Multi-paradigme et multiplateforme

Initialement, Python a été conçu pour Unix. Mais, aujourd’hui, il peut fonctionner avec n’importe quel autre système. Il n’y a aucun risque qu’il y ait des problèmes d’implémentation tant que les utilisateurs recevront le Compiler approprié qui peut être configuré à partir du site officiel de Python.

Lorsqu’un langage est multi-paradigme, il permet non seulement de créer du développement Web, mais aussi de créer des applications ou des programmes sous d’autres critères de code structurel. Ainsi, Python est pratique pour développer des sous-paradigmes de programmation avancés contrairement à d’autres formes de programmation conventionnelles que l’on trouve notamment avec les langages plus anciens.

Python rassemble le meilleur de tous les langages en un seul. Il permet de développer des jeux, des applications, des sites Web et tout ce dont un programmeur est capable de faire, quelle que soit la complexité du projet.

C’est ainsi que les grandes entreprises utilisent Python au quotidien, notamment celles qui doivent interpréter des volumes massifs de données grâce à la data science et le Machine Learning.

Python est également présenté comme multiplateforme. En effet, il peut fonctionner sur n’importe quel système d’exploitation et a même été adapté à d’autres gadgets avec beaucoup de succès.

Polyvalence lors de la programmation

Avec Python, tout est possible. On peut créer n’importe quoi, du site Web à un programme ou une application pour effectuer une tâche telle que le calcul de valeurs statistiques ou la résolution de mathématiques complexes.

Syntaxe parfaite simple

La syntaxe Python est conviviale et cet élément met certainement en évidence la programmation. Pour les novices en programmation, il sera très facile d’effectuer le processus d’écriture du code.

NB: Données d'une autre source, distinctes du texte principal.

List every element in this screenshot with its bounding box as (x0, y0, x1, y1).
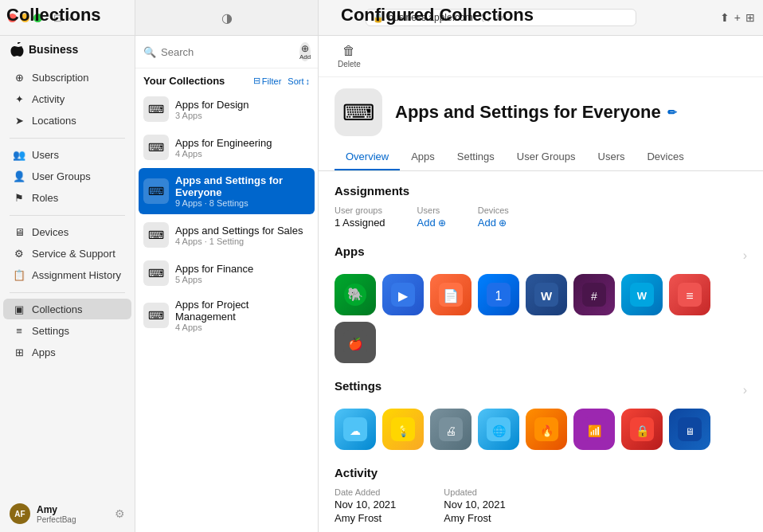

Lorsqu’on parle de syntaxe, nous nous référons aux règles de protocole qui font partie d’un processus. D’une certaine manière, il s’agit des règles de grammaire et de style qui rendent un message lisible et compréhensible. On peut dire que le code est l’âme, mais la syntaxe donne forme à cette âme et lui donne le plus nécessaire pour avoir une certaine valeur.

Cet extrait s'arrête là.